During hypoxia, HIF‐1 activates genes involved in proliferation, cell survival, angiogenesis, vascular tone, metal transport, glycolysis, mitochondrial function, cell growth and survival, and apoptosis and EMT, which all contribute to tumour progression. HIF‐1‐dependent expression of erythropoietin and angiogenic compounds further enhances the formation of blood vessels and thus facilitates the delivery of oxygenated blood to the hypoxic tissue through the induction of vascular endothelial growth factors (VEGFs). In vitro studies show that increasingly subjecting cancer cells to a hypoxic stimulus results in a gradual increase in VEGF mRNA levels and VEGF protein levels [22, 23].

The addition of HIF‐1‐induced glycolytic enzymes provides energy as a substrate for oxidative phosphorylation when mitochondria are starved of oxygen [17]. Moreover, due to lower levels of oxygen and nutrients, the ATP level decreases causing a deregulation in the actin cytoskeleton controlled by the down‐regulation of Rho proteins. Rho kinase facilitates contractile force generation mediated by actin‐myosin by phosphorylating a number of target proteins. Rho/Rho kinase plays a critical role in movement, penetration, cell‐cell adhesion, smooth muscle contraction, cytokinesis, mitosis, multiplication, variation, apoptosis and oncogenic transformation within the cell [2428].

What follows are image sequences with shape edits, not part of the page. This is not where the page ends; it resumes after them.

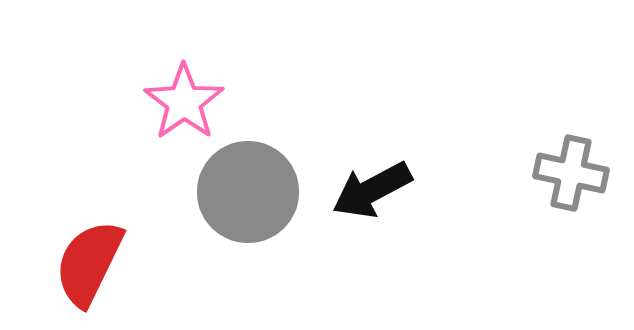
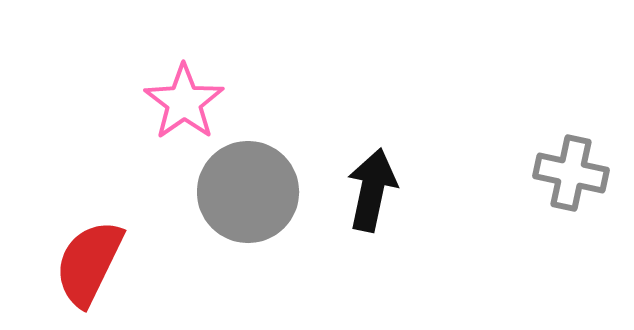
black arrow: rotated 130 degrees clockwise
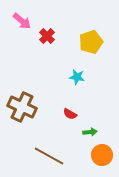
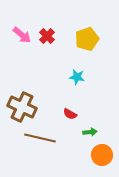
pink arrow: moved 14 px down
yellow pentagon: moved 4 px left, 3 px up
brown line: moved 9 px left, 18 px up; rotated 16 degrees counterclockwise
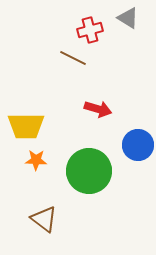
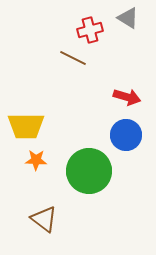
red arrow: moved 29 px right, 12 px up
blue circle: moved 12 px left, 10 px up
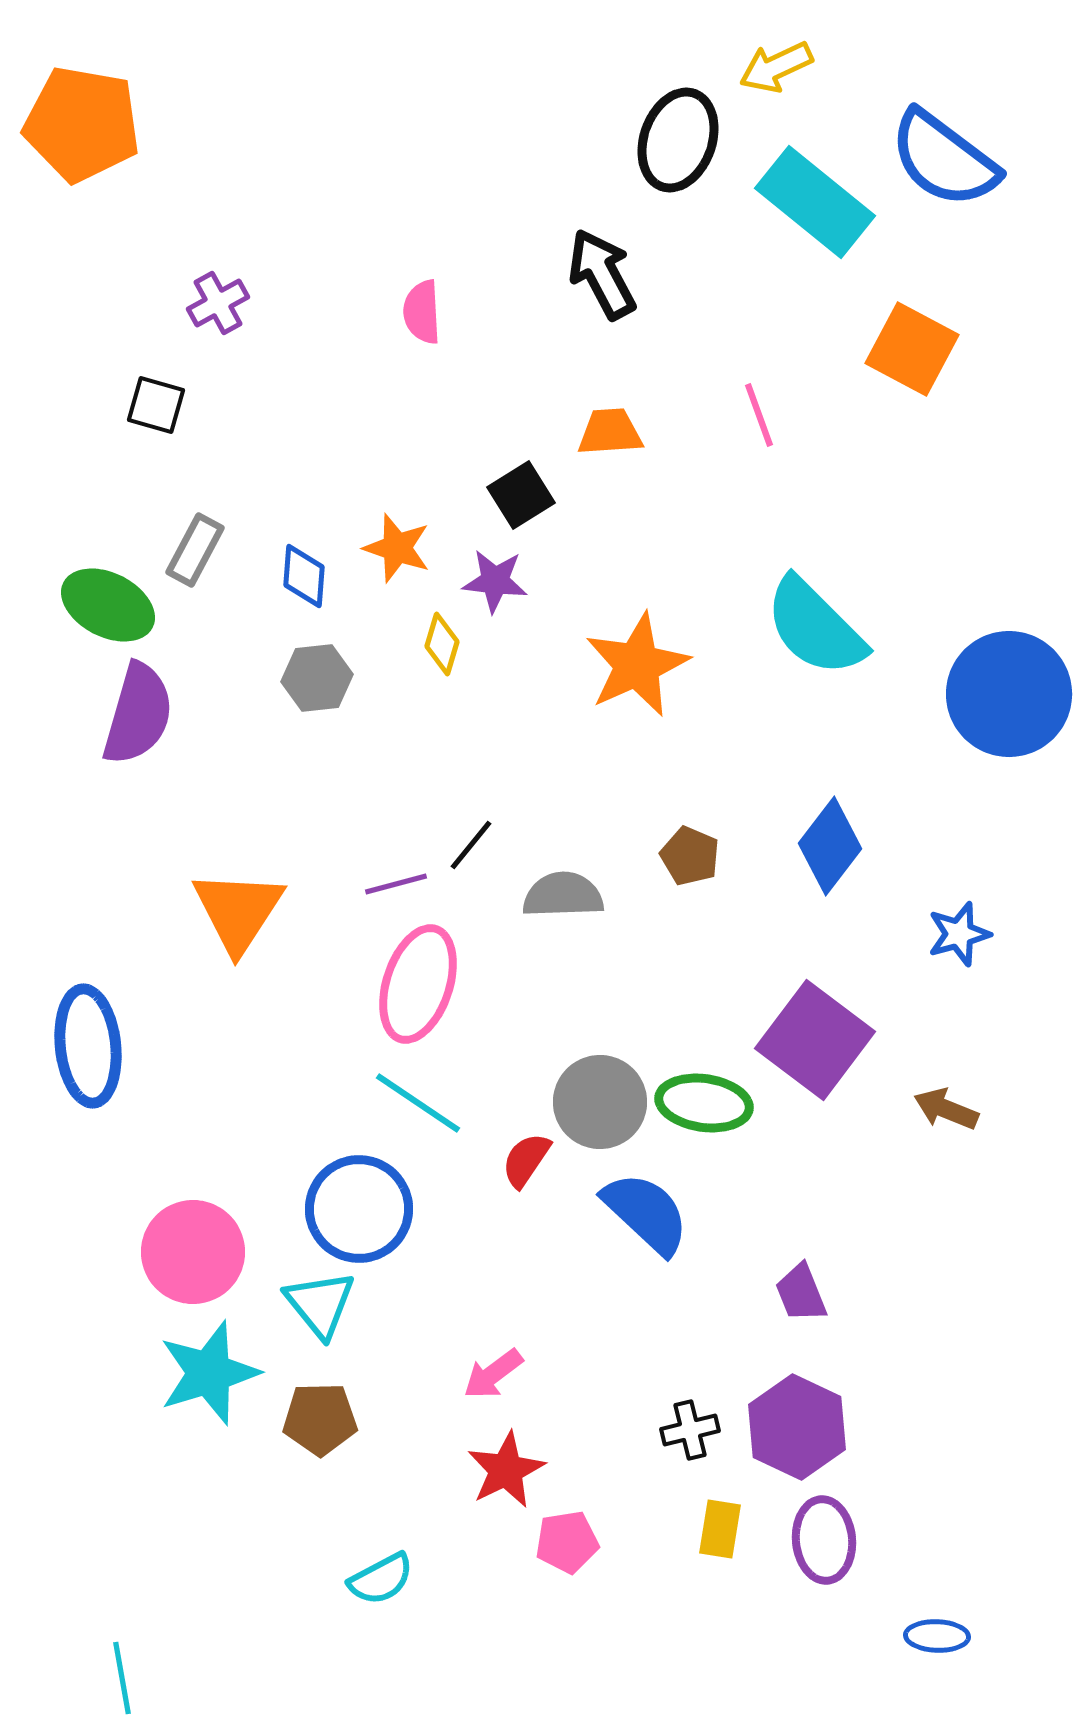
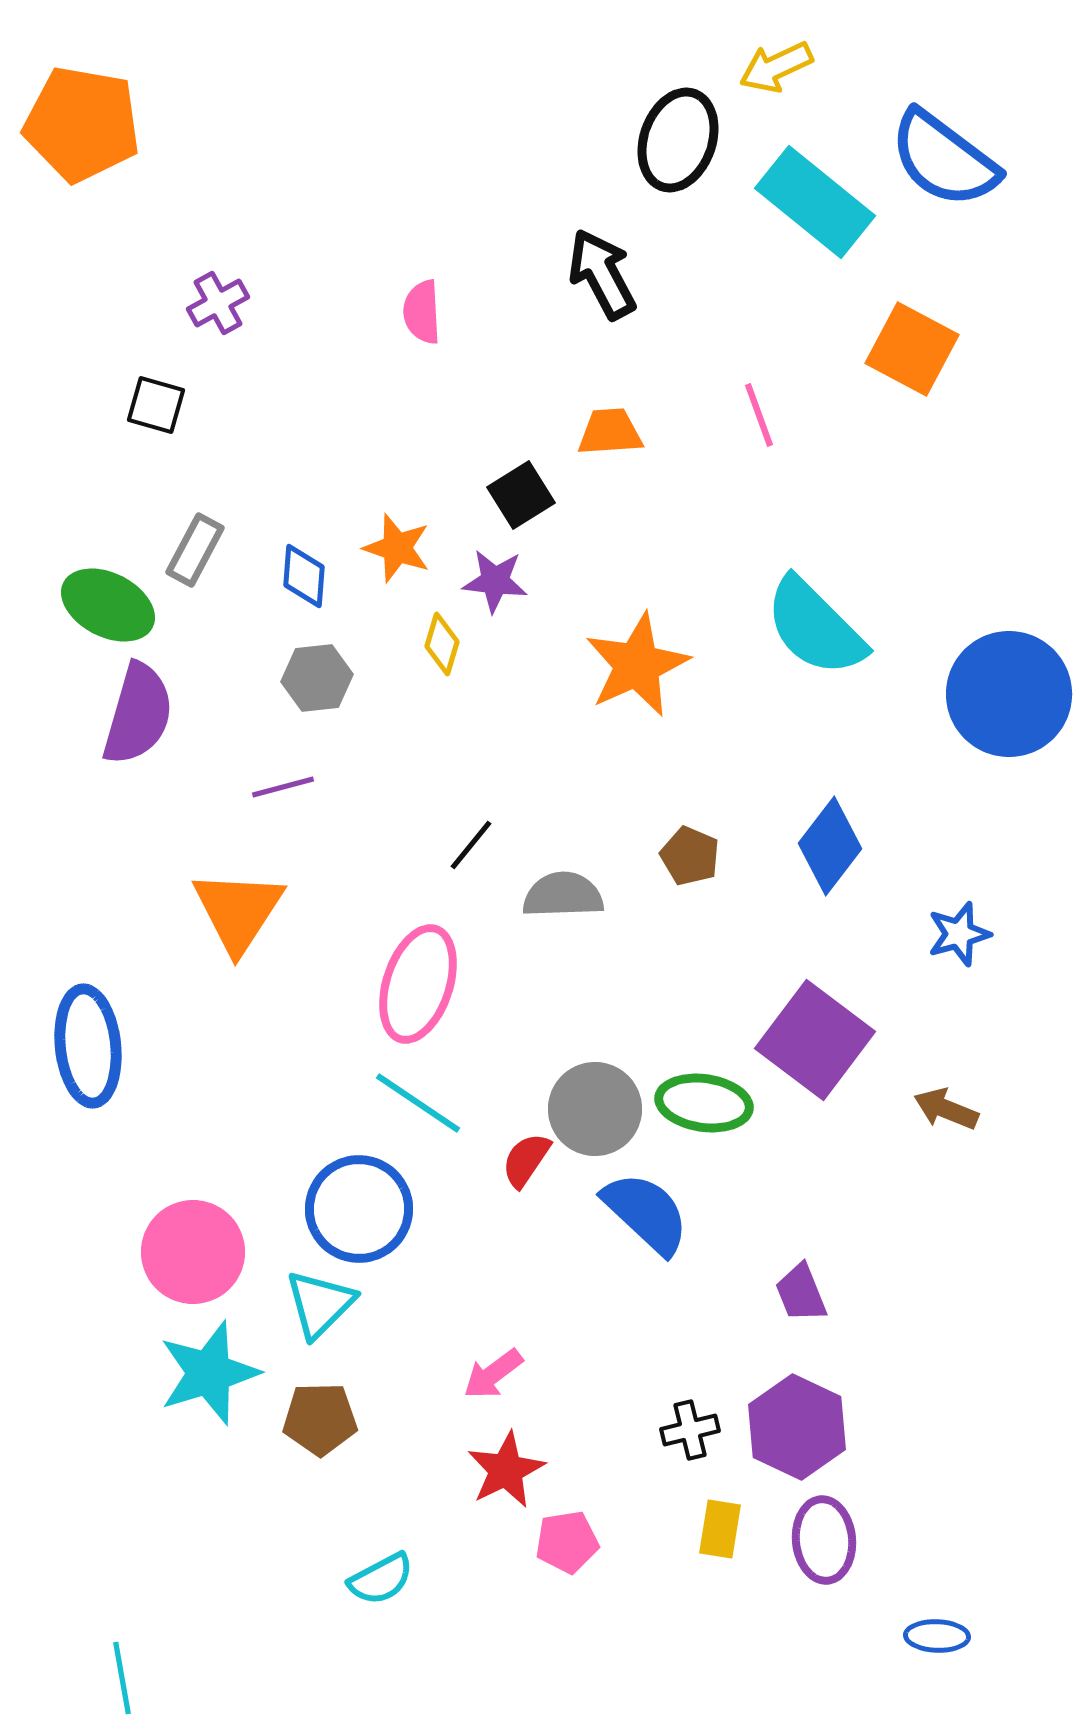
purple line at (396, 884): moved 113 px left, 97 px up
gray circle at (600, 1102): moved 5 px left, 7 px down
cyan triangle at (320, 1304): rotated 24 degrees clockwise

Tumour hypoxia and HIF‐1α overexpression have been demonstrated to induce EMT and metastatic phenotypes in cancer cells, yet the crosstalk between the HIF‐signalling pathway and EMT is not completely understood [29]. Several studies propose potential molecular mechanisms, such as HIF‐1‐promoting EMT through the up‐regulation of EMT transcriptional factors. Nonetheless, it is known that HIF‐1 regulates TWIST expression by binding to their hypoxia‐responsive elements. Thus, cells cultured under hypoxia or constitutive HIF‐1α expression promoted EMT, whereas the repression of TWIST expression abolished the effect of HIF‐1α, shifting the cells back to an epithelial phenotype from the mesenchymal phenotype [29]. HIF‐1 expression induced by hypoxia represses E‐cadherin‐coding genes through SNAI1 and SNAI2 [3032]. Along with transcriptional factors, hypoxia and HIF‐1 activate EMT‐associated signalling pathways. Hypoxia also activates the Wnt/β‐catenin‐signalling pathway by inhibiting GSK3β activation, preventing β‐catenin phosphorylation and destruction to increase SNAI1 expression [33]. HIF‐1 further interacts with the Notch intracellular domain to increase its transcriptional activity [34].

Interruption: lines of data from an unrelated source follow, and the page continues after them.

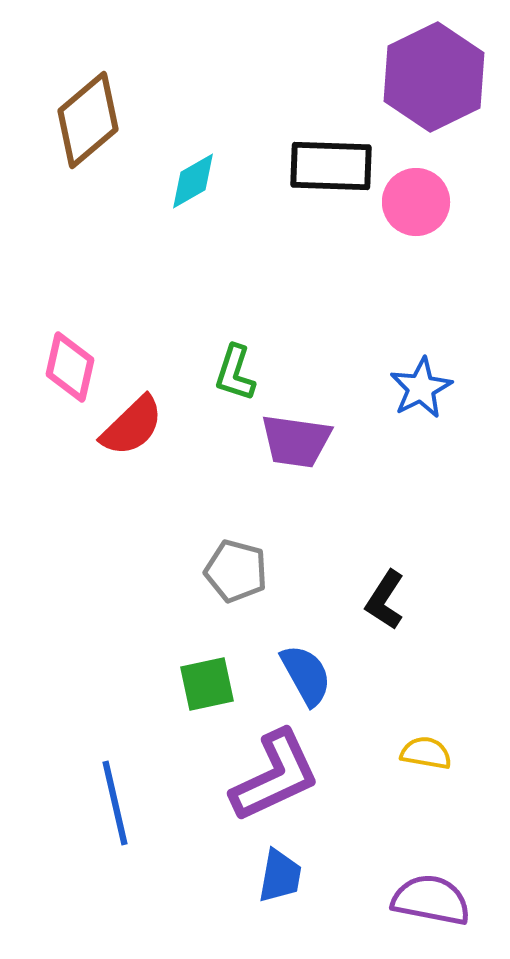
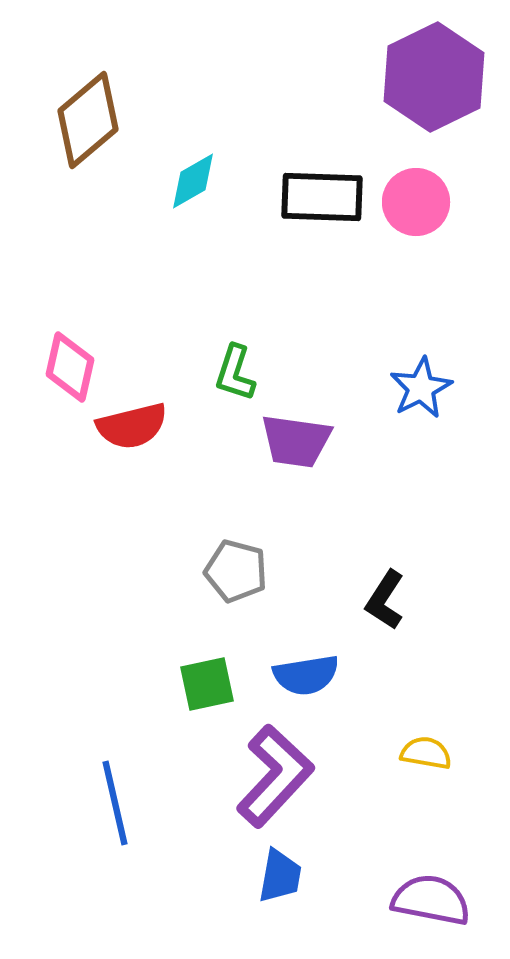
black rectangle: moved 9 px left, 31 px down
red semicircle: rotated 30 degrees clockwise
blue semicircle: rotated 110 degrees clockwise
purple L-shape: rotated 22 degrees counterclockwise
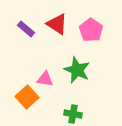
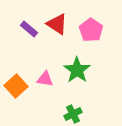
purple rectangle: moved 3 px right
green star: rotated 12 degrees clockwise
orange square: moved 11 px left, 11 px up
green cross: rotated 36 degrees counterclockwise
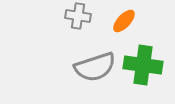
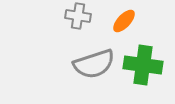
gray semicircle: moved 1 px left, 3 px up
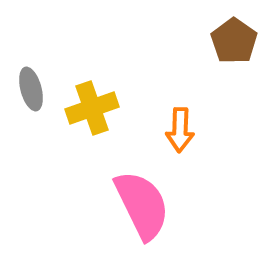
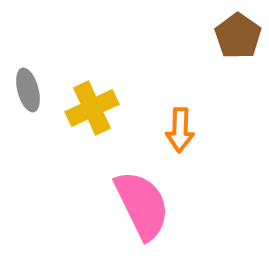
brown pentagon: moved 4 px right, 5 px up
gray ellipse: moved 3 px left, 1 px down
yellow cross: rotated 6 degrees counterclockwise
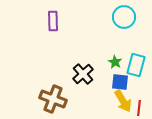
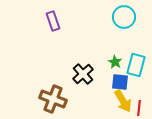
purple rectangle: rotated 18 degrees counterclockwise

The Notch‐targeted genes HES1 and HEY1 were increased under hypoxic conditions; however, a knockdown of HIF‐1α abrogated the hypoxia‐induced HES1 and HEY1 expression as well as the SNAI1 expression [35]. Furthermore, HIF‐1α targeted lysyl oxidase and lysyl oxidase‐like 2 and 3 enzymes, which promote tumour metastasis by mediating cells to matrix adhesion and stabilising SNAI1 activity to induce EMT [36, 37]. Under hypoxia, the consumption of glucose and GLUT1 expression in cancer cells increased as well [17].

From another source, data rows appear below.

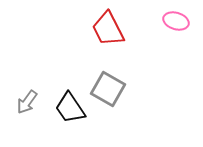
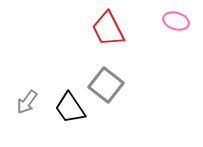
gray square: moved 2 px left, 4 px up; rotated 8 degrees clockwise
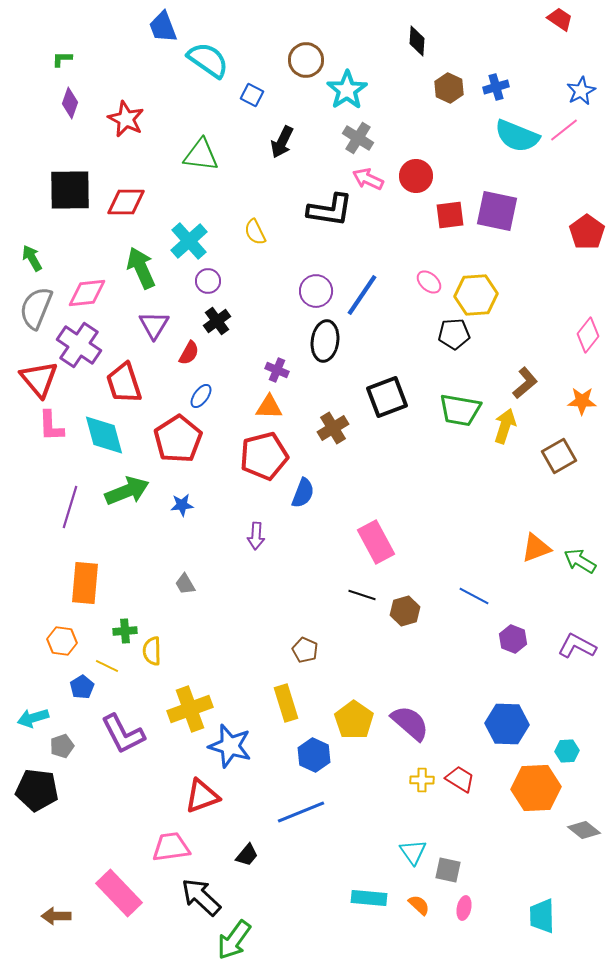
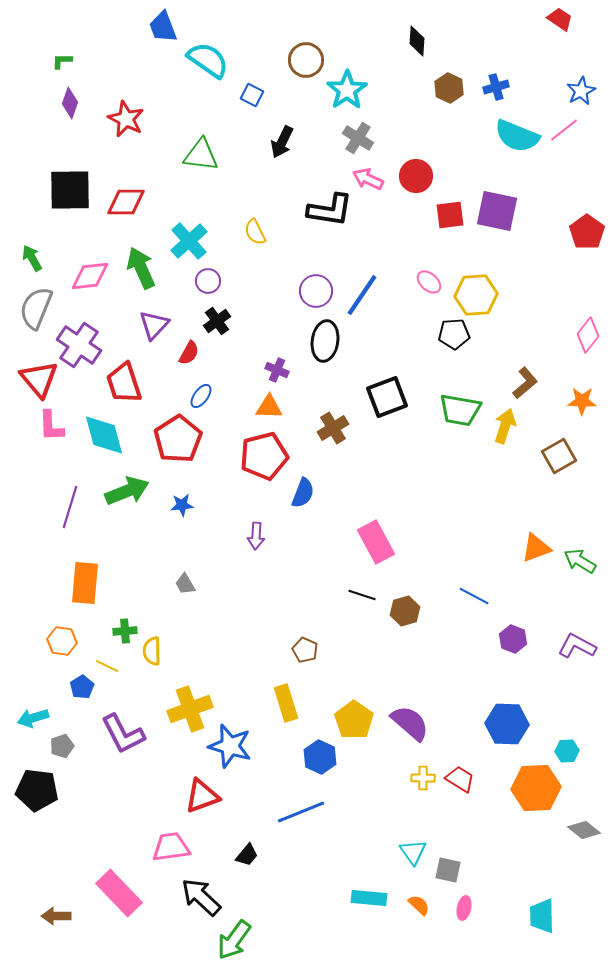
green L-shape at (62, 59): moved 2 px down
pink diamond at (87, 293): moved 3 px right, 17 px up
purple triangle at (154, 325): rotated 12 degrees clockwise
blue hexagon at (314, 755): moved 6 px right, 2 px down
yellow cross at (422, 780): moved 1 px right, 2 px up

It is also well established that bidirectional communication between cancer cells and their tumour microenvironment is essential for cancer progression. For example, most ovarian cancer patients present with ascites—excess fluid in the peritoneal cavity [38]. Ovarian cancer ascites contain molecular factors, including VEGF, cytokines, chemokines and TGF‐β, to mediate cellular communication for effective tumourigenesis. Accumulating evidence suggests that cellular communication is not only limited to secretary molecules, but also includes EVs (such as exosomes) that mediate such communication [39]. The nomenclature of EVs is still a matter of debate due to the many terms used (e.g. microvesicles, nanovesicles, shedding vesicles and ectosomes), emphasising the range of EV populations secreted [9].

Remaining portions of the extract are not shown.